One notable limitation at launch: both V4 models are text-only for now. DeepSeek confirmed it is actively working on multimodal capabilities that would allow the models to process images and video, but those features aren’t live in the preview release.
The Hardware Question
One of the most politically charged aspects of DeepSeek V4 is the hardware story behind it. Huawei confirmed on Friday that its Ascend supernode — powered by Ascend 950 AI chips — fully supports DeepSeek’s V4 models. Reports also indicate that DeepSeek gave Huawei early hardware access for optimization while deliberately not sharing the model with Nvidia or AMD engineers.
This is a direct response to U.S. export controls restricting Chinese AI developers from accessing Nvidia’s most advanced chips. Rather than working around those restrictions quietly, DeepSeek appears to have leaned into domestic alternatives — and produced a frontier model that, at least according to their own benchmarks, doesn’t seem to have suffered for it.
Whether Huawei’s Ascend chips did the heavy lifting or whether Nvidia hardware still played a significant role in training remains unclear. But the symbolism is hard to miss: one of the world’s most capable open-source AI models was built, at least in part, on Chinese silicon.
Why This Matters
Let’s rewind. When DeepSeek released R1 in January 2025, it triggered a $1 trillion wipeout in global tech stocks — with Nvidia alone shedding $600 billion in market value in a single day. The reason? R1 offered performance comparable to models from OpenAI and Google at a fraction of the cost. Investors suddenly questioned whether the enormous infrastructure buildout powering Western AI giants was necessary at all.
DeepSeek V4 arrives in a different climate — one shaped partly by the lessons of that shock. But the core question it raises is the same: How much does raw compute spending actually buy you?

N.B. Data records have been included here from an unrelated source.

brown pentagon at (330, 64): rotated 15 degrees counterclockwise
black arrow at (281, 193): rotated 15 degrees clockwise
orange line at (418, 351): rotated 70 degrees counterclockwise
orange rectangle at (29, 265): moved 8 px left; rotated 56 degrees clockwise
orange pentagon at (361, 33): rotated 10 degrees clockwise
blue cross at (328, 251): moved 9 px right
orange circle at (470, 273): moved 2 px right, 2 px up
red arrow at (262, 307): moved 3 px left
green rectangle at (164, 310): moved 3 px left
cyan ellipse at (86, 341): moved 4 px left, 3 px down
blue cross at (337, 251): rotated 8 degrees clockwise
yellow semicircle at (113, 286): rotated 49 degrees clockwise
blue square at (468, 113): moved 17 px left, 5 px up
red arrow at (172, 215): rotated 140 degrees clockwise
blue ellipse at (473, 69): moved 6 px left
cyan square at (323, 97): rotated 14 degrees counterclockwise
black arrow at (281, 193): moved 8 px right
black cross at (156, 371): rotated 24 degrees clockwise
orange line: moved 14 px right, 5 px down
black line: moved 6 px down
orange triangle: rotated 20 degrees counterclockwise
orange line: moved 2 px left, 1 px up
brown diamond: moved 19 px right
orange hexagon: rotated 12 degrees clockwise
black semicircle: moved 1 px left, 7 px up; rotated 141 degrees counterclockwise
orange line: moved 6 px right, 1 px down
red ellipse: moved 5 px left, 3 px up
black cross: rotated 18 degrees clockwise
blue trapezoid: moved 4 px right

If V4-Pro delivers on its benchmark claims, it will once again challenge the assumption that frontier AI requires closed ecosystems, export-controlled chips, and multibillion-dollar training runs. It will also intensify pressure on companies like OpenAI, Anthropic, and Google to justify the premium they charge for closed-source access.

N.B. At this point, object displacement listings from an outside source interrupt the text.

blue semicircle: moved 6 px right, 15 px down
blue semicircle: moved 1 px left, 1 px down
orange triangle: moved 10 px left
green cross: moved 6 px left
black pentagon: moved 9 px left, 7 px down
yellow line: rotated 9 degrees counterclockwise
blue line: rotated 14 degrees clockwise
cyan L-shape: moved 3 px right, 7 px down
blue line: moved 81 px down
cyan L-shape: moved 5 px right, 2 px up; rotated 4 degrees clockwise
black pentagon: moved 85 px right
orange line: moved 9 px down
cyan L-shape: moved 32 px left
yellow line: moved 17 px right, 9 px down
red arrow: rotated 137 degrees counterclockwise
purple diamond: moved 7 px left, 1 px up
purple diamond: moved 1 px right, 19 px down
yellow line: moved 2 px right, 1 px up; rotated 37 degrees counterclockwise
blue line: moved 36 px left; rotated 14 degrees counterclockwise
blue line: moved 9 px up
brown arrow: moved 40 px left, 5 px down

There’s also the business angle. Reports published days before the V4 launch revealed that Tencent and Alibaba were in talks to invest in DeepSeek at a valuation exceeding $20 billion — a signal that China’s broader tech establishment is rallying behind the startup as a strategic national asset.
What Comes Next?
The preview tag on today’s release matters. These are not fully production-ready models, and independent benchmarks will tell a more complete story than DeepSeek’s own announcements. The multimodal capabilities still in development will be a key feature to watch — vision and video processing are increasingly table stakes for enterprise AI applications.

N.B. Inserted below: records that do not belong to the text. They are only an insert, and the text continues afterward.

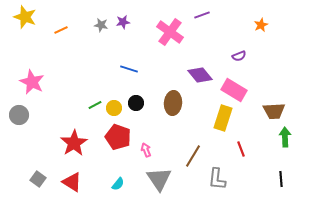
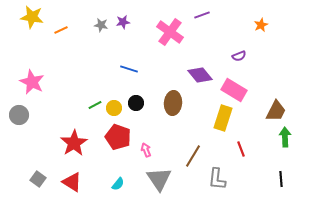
yellow star: moved 7 px right; rotated 10 degrees counterclockwise
brown trapezoid: moved 2 px right; rotated 60 degrees counterclockwise
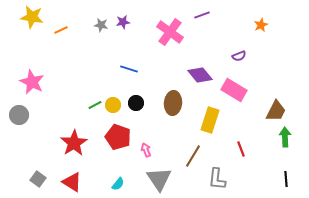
yellow circle: moved 1 px left, 3 px up
yellow rectangle: moved 13 px left, 2 px down
black line: moved 5 px right
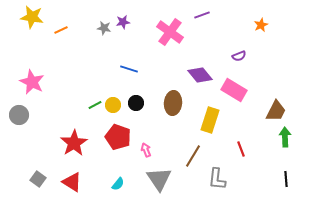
gray star: moved 3 px right, 3 px down
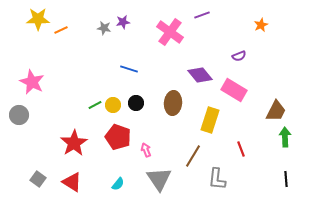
yellow star: moved 6 px right, 2 px down; rotated 10 degrees counterclockwise
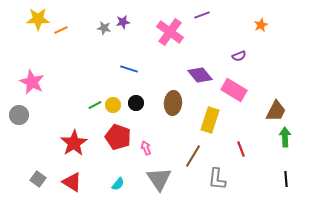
pink arrow: moved 2 px up
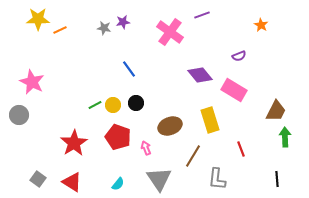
orange star: rotated 16 degrees counterclockwise
orange line: moved 1 px left
blue line: rotated 36 degrees clockwise
brown ellipse: moved 3 px left, 23 px down; rotated 65 degrees clockwise
yellow rectangle: rotated 35 degrees counterclockwise
black line: moved 9 px left
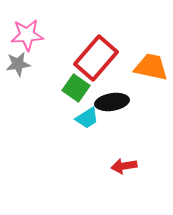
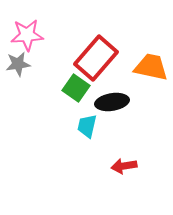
cyan trapezoid: moved 8 px down; rotated 135 degrees clockwise
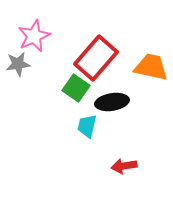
pink star: moved 7 px right, 1 px down; rotated 20 degrees counterclockwise
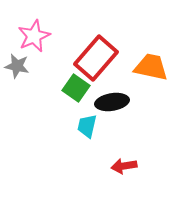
gray star: moved 1 px left, 2 px down; rotated 20 degrees clockwise
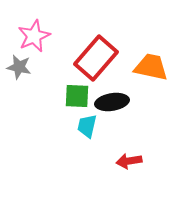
gray star: moved 2 px right, 1 px down
green square: moved 1 px right, 8 px down; rotated 32 degrees counterclockwise
red arrow: moved 5 px right, 5 px up
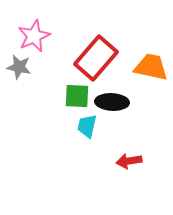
black ellipse: rotated 12 degrees clockwise
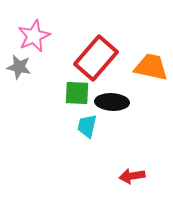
green square: moved 3 px up
red arrow: moved 3 px right, 15 px down
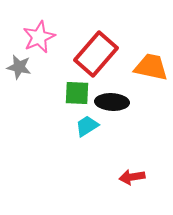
pink star: moved 5 px right, 1 px down
red rectangle: moved 4 px up
cyan trapezoid: rotated 45 degrees clockwise
red arrow: moved 1 px down
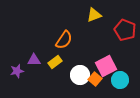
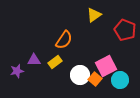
yellow triangle: rotated 14 degrees counterclockwise
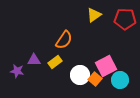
red pentagon: moved 11 px up; rotated 20 degrees counterclockwise
purple star: rotated 24 degrees clockwise
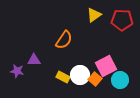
red pentagon: moved 3 px left, 1 px down
yellow rectangle: moved 8 px right, 15 px down; rotated 64 degrees clockwise
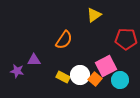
red pentagon: moved 4 px right, 19 px down
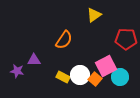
cyan circle: moved 3 px up
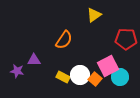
pink square: moved 2 px right
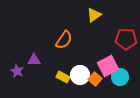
purple star: rotated 16 degrees clockwise
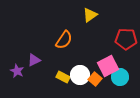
yellow triangle: moved 4 px left
purple triangle: rotated 24 degrees counterclockwise
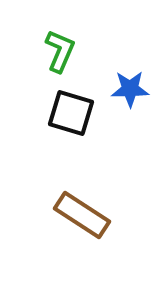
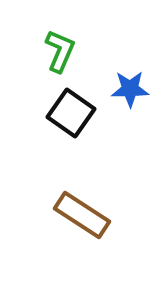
black square: rotated 18 degrees clockwise
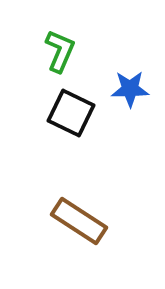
black square: rotated 9 degrees counterclockwise
brown rectangle: moved 3 px left, 6 px down
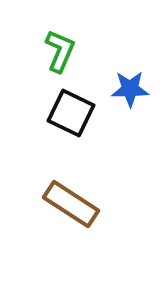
brown rectangle: moved 8 px left, 17 px up
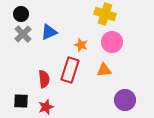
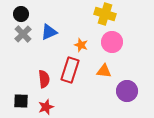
orange triangle: moved 1 px down; rotated 14 degrees clockwise
purple circle: moved 2 px right, 9 px up
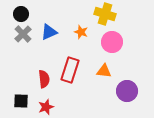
orange star: moved 13 px up
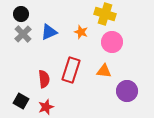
red rectangle: moved 1 px right
black square: rotated 28 degrees clockwise
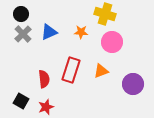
orange star: rotated 16 degrees counterclockwise
orange triangle: moved 3 px left; rotated 28 degrees counterclockwise
purple circle: moved 6 px right, 7 px up
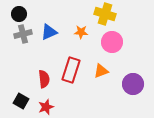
black circle: moved 2 px left
gray cross: rotated 30 degrees clockwise
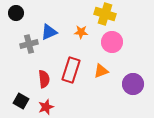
black circle: moved 3 px left, 1 px up
gray cross: moved 6 px right, 10 px down
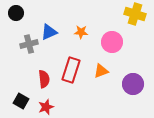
yellow cross: moved 30 px right
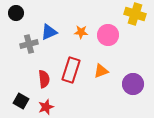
pink circle: moved 4 px left, 7 px up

For developers, the immediate practical question is API availability. Based on DeepSeek’s established pattern with earlier models, international API access through api.deepseek.com is expected to continue, but hasn’t been officially confirmed for V4 yet.
For the rest of us, DeepSeek V4 is a reminder that the global AI race is not a two-horse contest between Silicon Valley giants. A Chinese startup, working under significant hardware restrictions, has once again built something that demands serious attention.
The “Sputnik moment” framing was always a bit dramatic. But DeepSeek keeps making it feel apt.